[[ INPUT MATERIAL, beginning ]]
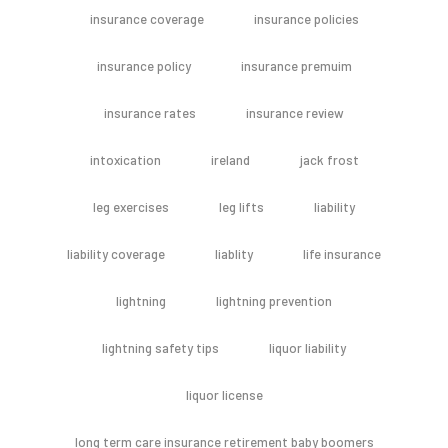
insurance coverage
insurance policies
insurance policy
insurance premuim
insurance rates
insurance review
intoxication
ireland
jack frost
leg exercises
leg lifts
liability
liability coverage
liablity
life insurance
lightning
lightning prevention
lightning safety tips
liquor liability
liquor license
long term care insurance retirement baby boomers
[[ INPUT MATERIAL, end ]]
TASK INSTRUCTIONS:
Give back exactly the lines from the line holding "insurance policy" through the last line of the listing, including both.

TASK RESPONSE:
insurance policy
insurance premuim
insurance rates
insurance review
intoxication
ireland
jack frost
leg exercises
leg lifts
liability
liability coverage
liablity
life insurance
lightning
lightning prevention
lightning safety tips
liquor liability
liquor license
long term care insurance retirement baby boomers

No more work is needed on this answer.